AI Image Captioning Test
The first I will be doing is an image captioning test. Captions can be only a sentence long and they describe the entirety of the image. Captions can be detailed but prior to the test I do not expect lengthy captions to be accurate relative to the content of image. Especially given the images I will feed to it. Shorter captions that are simple are more likely to be accurate.
Image 1 — “Pixel City”
The first image is a pixel-drawn cyberpunk city generated using SDXL beta.
prompt:”retro classic zelda style pixel art. cyberpunk tokyo grunge. neon lights and endless nights. view of beautiful skyline vaporware sunset immediate fade into endless night.Shigeru Miyamoto, Hironobu Sakaguchi.”
I think algorithm should pick up buildings and output a caption with the word ‘building’ in it. ‘city’ is another word I would expect to see in it.

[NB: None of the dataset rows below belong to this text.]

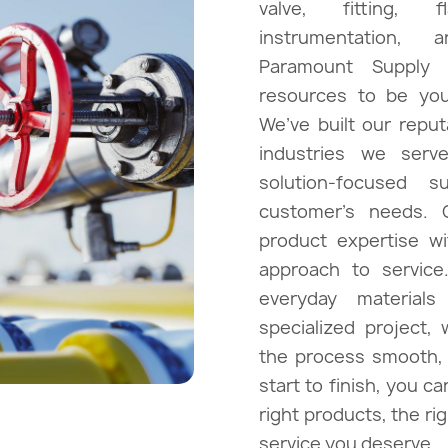
valve, fitting, 
instrumentation, 
nts & Chemicals
E
Paramount Supply
resources to be your
We’ve built our repu
industries we serve
trol
solution-focused s
customer’s needs.
product expertise w
approach to service
everyday materials
specialized project,
the process smooth, e
start to finish, you c
right products, the rig
service you deserve.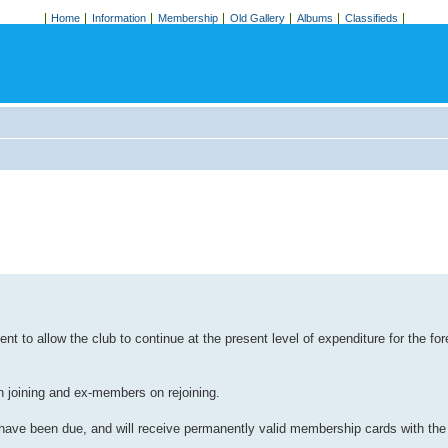
Home
Information
Membership
Old Gallery
Albums
Classifieds
 to allow the club to continue at the present level of expenditure for the for
 joining and ex-members on rejoining.
 have been due, and will receive permanently valid membership cards with the 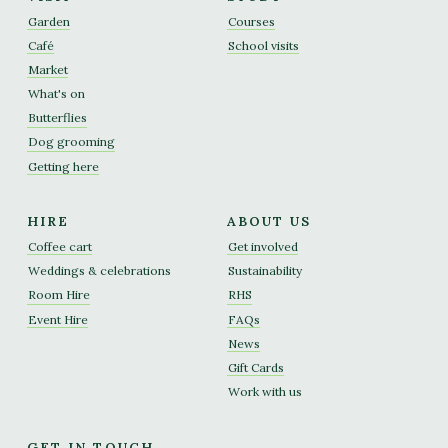
Garden
Courses
Café
School visits
Market
What's on
Butterflies
Dog grooming
Getting here
HIRE
ABOUT US
Coffee cart
Get involved
Weddings & celebrations
Sustainability
Room Hire
RHS
Event Hire
FAQs
News
Gift Cards
Work with us
GET IN TOUCH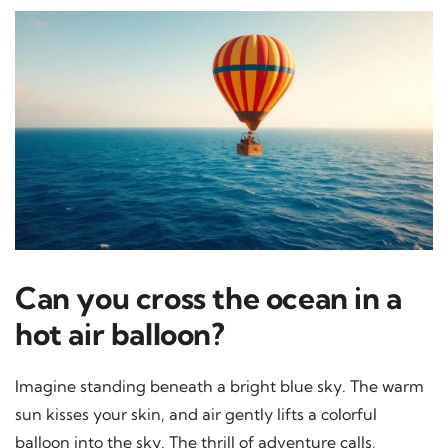
Can you cross the ocean in a
hot air balloon?
Imagine standing beneath a bright blue sky. The warm
sun kisses your skin, and air gently lifts a colorful
balloon into the sky. The thrill of adventure calls,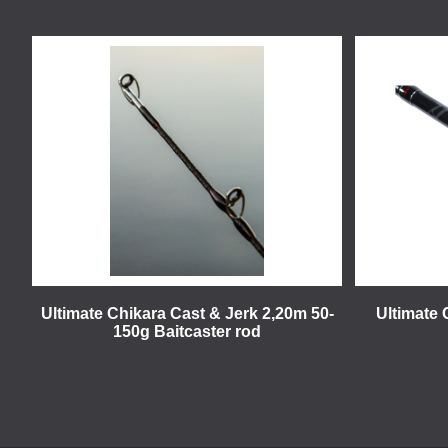
Ultimate Chikara Cast & Jerk 2,20m 50-
Ultimate 
150g Baitcaster rod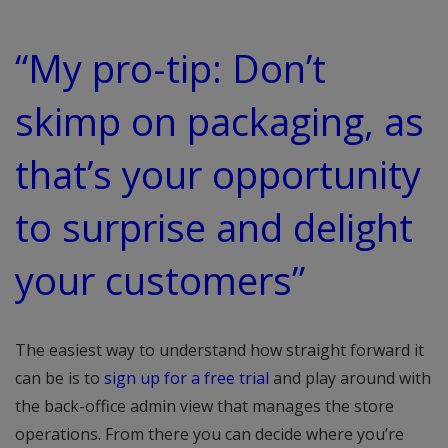
“My pro-tip: Don’t
skimp on packaging, as
that’s your opportunity
to surprise and delight
your customers”
The easiest way to understand how straight forward it
can be is to
sign up for a free trial
and play around with
the back-office admin view that manages the store
operations. From there you can decide where you’re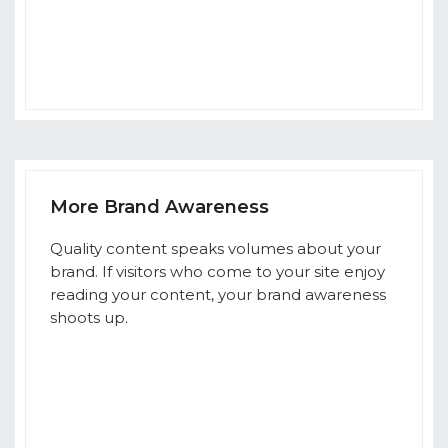
More Brand Awareness
Quality content speaks volumes about your
brand. If visitors who come to your site enjoy
reading your content, your brand awareness
shoots up.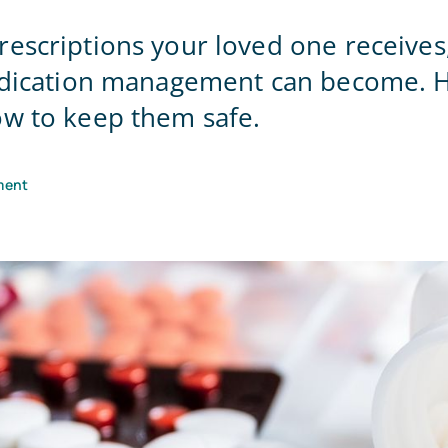
Home Office
escriptions your loved one receives
medication management can become. H
w to keep them safe.
ment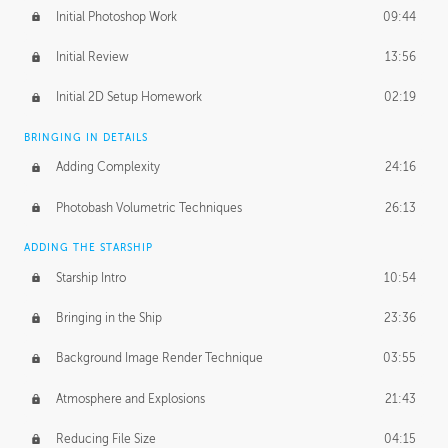
Initial Photoshop Work
09:44
Initial Review
13:56
Initial 2D Setup Homework
02:19
BRINGING IN DETAILS
Adding Complexity
24:16
Photobash Volumetric Techniques
26:13
ADDING THE STARSHIP
Starship Intro
10:54
Bringing in the Ship
23:36
Background Image Render Technique
03:55
Atmosphere and Explosions
21:43
Reducing File Size
04:15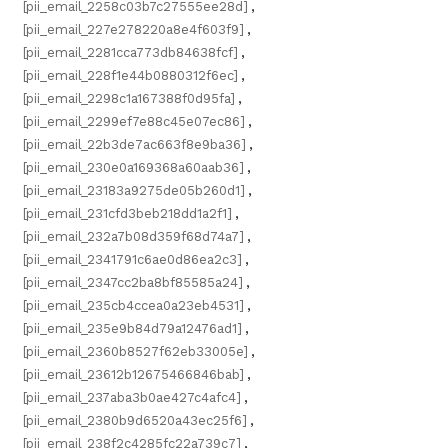
[pii_email_2258c03b7c27555ee28d]
,
[pii_email_227e278220a8e4f603f9]
,
[pii_email_2281cca773db84638fcf]
,
[pii_email_228f1e44b0880312f6ec]
,
[pii_email_2298c1a167388f0d95fa]
,
[pii_email_2299ef7e88c45e07ec86]
,
[pii_email_22b3de7ac663f8e9ba36]
,
[pii_email_230e0a169368a60aab36]
,
[pii_email_23183a9275de05b260d1]
,
[pii_email_231cfd3beb218dd1a2f1]
,
[pii_email_232a7b08d359f68d74a7]
,
[pii_email_2341791c6ae0d86ea2c3]
,
[pii_email_2347cc2ba8bf85585a24]
,
[pii_email_235cb4ccea0a23eb4531]
,
[pii_email_235e9b84d79a12476ad1]
,
[pii_email_2360b8527f62eb33005e]
,
[pii_email_23612b12675466846bab]
,
[pii_email_237aba3b0ae427c4afc4]
,
[pii_email_2380b9d6520a43ec25f6]
,
[pii_email_238f2c4285fc22a739c7]
,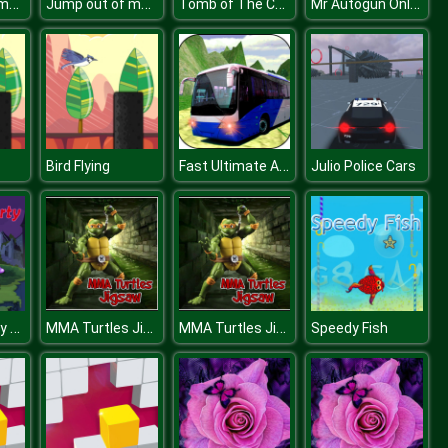
Jump out of maze
Jump out of maze
Tomb of The Cat Color
Mr Autogun Online
Fast Ultimate Adorned Passenger Bus Game
Bird Flying
Julio Police Cars
Monster Party Puzzle
MMA Turtles Jigsaw
MMA Turtles Jigsaw
Speedy Fish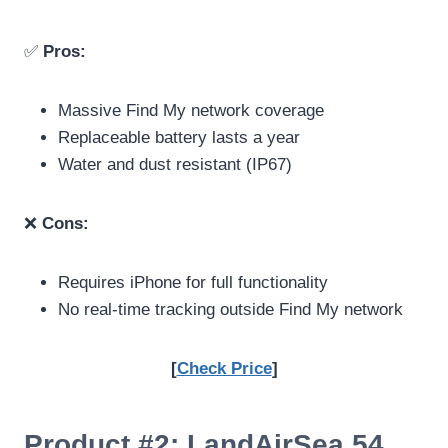
✅
Pros:
Massive Find My network coverage
Replaceable battery lasts a year
Water and dust resistant (IP67)
❌
Cons:
Requires iPhone for full functionality
No real-time tracking outside Find My network
[
Check Price
]
Product #2: LandAirSea 54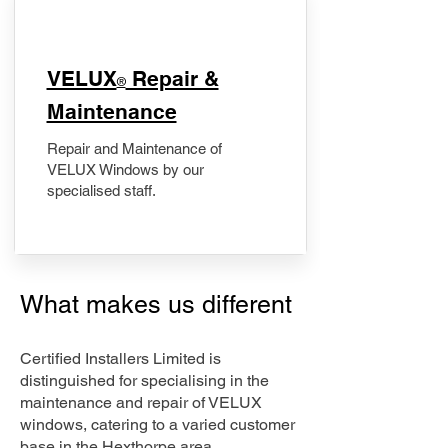
​VELUX
Repair &
®
Maintenance
Repair and Maintenance of
VELUX Windows by our
specialised staff.
What makes us different
Certified Installers Limited is
distinguished for specialising in the
maintenance and repair of VELUX
windows, catering to a varied customer
base in the Hexthorpe area.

Anything else would be a surprise.
The fact it recognised it as ‘pixel art’ was quite impressive to me. Nothing else to say about this one apart from the fact it did not pick up anything else. Ranking the content in the image, the city would be the most prominent, followed by the sunset arguably. So if it picked up the sunset it would of been more interesting. It correctly captioned the style of the image nevertheless.
Image 2 — “Not sure its a sunset”
I thought I would make the test image a bit more open to perspective or abstract. This will test the capabilities of the captioning a bit more.
The content of the image is fairly basic with people sitting on a beach viewing a sunset. being the main aspect. The trickiest bit the algorithm will encounter is the blurriness and the fact the figures are not explicitly drawn.
prompt: “oil crayon sketch of art gallery with commemorative display for supernatural awe event glowing visitors .wide shot perspective of someone with white glow sitting at the beach.beautiful gradient explosion of paint sunset vaporwave holosexual grunge effect silver grey visual tint like a movie, yoshitomo nara, watercolor, kazuhiro tsuji, pen and ink detailing”
Again, it performed well to classify those almost random colours as a group of people. Obviously, to a human those are clearly people but I am thinking from the perspective of a computer. What would a computer see?
Conclusions
Since this simply returns captions, the amount of detail is limited and you would likely need to see more natural language to evaluate how it would really describe the image. I am sure the image analysis API has more extensive analysis features to potentially obtain more description so I will be trying that in the near future.